Agents
The word "agent" has become one of those terms that means everything and nothing. Everyone in AI is building agents now. But when you ask what that actually means, you get a surprising range of answers.
Here's the simplest definition I find useful: an agent is an LLM running in a loop. You ask it what to do, it picks an action, you execute the action, observe the result, and repeat. The loop continues until some goal is achieved or the system gives up.
This sounds trivial, but the difference between a single LLM call and an LLM in a loop is larger than it appears. A single call is like asking someone a question. A loop is like giving someone a job. Jobs involve iteration, failure, recovery, and judgment about when you're done.
The interesting questions are all about what makes the loop work well.
Planning is the obvious one. Most tasks require multiple steps, and current LLMs are surprisingly bad at planning. They'll confidently propose a sequence of actions that falls apart three steps in. The usual fix is external scaffolding: break the task into subtasks, reflect after each step, backtrack when things go wrong. This works, but it feels like we're compensating for a missing capability rather than building on a strength.
I suspect planning will eventually be absorbed into the models themselves. But right now, the gap between "can answer questions brilliantly" and "can execute multi-step plans reliably" is one of the more striking limitations of current systems.
Memory is harder than it looks. You want the agent to remember what it's learned, both about the task and about the user. But memory isn't free. More context means slower inference and higher costs. And deciding what to remember is itself a judgment call. Most current approaches feel crude: either stuff everything into context, or use retrieval that often misses what matters.
The most underrated problem is user experience. How much autonomy should an agent have? Too little, and it's just a chatbot with extra steps. Too much, and users lose trust when things go wrong. The best pattern I've seen is letting users rewind and edit. The agent proposes actions, the user can accept, reject, or modify, and the agent learns from the corrections. This keeps humans in the loop without making them do all the work.
There are a few design patterns that seem to actually help.
Reflection means having the model critique its own output before finalizing. This catches obvious errors and improves reliability more than you'd expect. It's a cheap trick, but it works.
Tool use means giving the agent access to external capabilities: web search, code execution, calculators, APIs. This is important because LLMs are good at deciding what to do but often bad at actually doing it. Let them delegate the doing.
Multi-agent setups involve multiple LLMs playing different roles: one generates, another critiques, a third decides. This sounds overcomplicated, but it can help. Different prompts elicit different behaviors, and having a dedicated critic catches things the generator misses.
I should be clear about the state of the field. Agents work for some tasks and fail at others, and we don't have great theories for predicting which is which. Simple, well-defined tasks with clear success criteria tend to work. Open-ended tasks with ambiguous goals tend to fail. Tasks that require lots of real-world interaction are bottlenecked by the slowness and unpredictability of that interaction.

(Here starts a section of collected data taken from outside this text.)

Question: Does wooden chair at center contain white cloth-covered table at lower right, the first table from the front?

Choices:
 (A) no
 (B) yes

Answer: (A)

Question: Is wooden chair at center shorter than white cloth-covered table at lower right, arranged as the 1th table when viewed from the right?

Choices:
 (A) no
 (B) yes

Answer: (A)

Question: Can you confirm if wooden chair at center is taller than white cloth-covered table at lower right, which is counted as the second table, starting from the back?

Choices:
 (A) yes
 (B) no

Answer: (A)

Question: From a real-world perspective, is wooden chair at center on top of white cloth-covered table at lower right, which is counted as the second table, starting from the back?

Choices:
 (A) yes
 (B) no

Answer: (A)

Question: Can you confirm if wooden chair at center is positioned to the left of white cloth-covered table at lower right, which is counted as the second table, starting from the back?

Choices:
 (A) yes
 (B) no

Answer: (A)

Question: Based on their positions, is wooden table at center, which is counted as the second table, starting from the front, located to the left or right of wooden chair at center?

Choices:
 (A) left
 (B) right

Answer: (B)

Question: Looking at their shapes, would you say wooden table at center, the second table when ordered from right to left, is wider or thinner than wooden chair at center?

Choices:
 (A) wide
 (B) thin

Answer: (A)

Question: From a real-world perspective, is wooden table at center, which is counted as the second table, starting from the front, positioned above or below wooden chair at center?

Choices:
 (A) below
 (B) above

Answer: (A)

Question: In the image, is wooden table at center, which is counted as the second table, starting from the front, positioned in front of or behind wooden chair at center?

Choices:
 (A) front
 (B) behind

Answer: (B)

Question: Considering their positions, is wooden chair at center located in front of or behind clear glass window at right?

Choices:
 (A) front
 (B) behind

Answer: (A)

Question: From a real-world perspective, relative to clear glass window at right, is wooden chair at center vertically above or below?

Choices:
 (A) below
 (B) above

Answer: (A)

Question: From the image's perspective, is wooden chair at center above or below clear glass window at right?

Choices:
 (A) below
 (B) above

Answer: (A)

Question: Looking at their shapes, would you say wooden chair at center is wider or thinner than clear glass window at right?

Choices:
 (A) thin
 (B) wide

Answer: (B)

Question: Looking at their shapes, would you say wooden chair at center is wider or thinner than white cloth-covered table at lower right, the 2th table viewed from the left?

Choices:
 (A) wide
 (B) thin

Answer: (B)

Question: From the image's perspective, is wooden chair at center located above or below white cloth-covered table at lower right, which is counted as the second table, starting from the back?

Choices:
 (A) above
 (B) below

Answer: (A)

The hype around agents is probably ahead of the reality. But the core idea, LLMs in loops with tools and memory, is sound. The question is how far it scales. Can you get from "useful assistant" to "autonomous worker" just by improving the components? Or is there some qualitative barrier we haven't figured out how to cross?
I don't know the answer. My guess is that we'll see steady progress on well-defined tasks and continued frustration on open-ended ones. The agents that work will be those with tight feedback loops, clear goals, and humans available to correct mistakes. The dream of fully autonomous agents that just go off and do complex jobs unsupervised is probably further away than the marketing suggests.
But further away isn't never. And even limited agents, ones that handle 80% of a task and ask for help on the rest, could be transformative. Most work isn't that creative. Most work is executing known procedures with occasional judgment calls. That's exactly what current agents are starting to handle.
The interesting question isn't whether agents will matter. It's which tasks they'll take over first, and what happens to the people who used to do those tasks.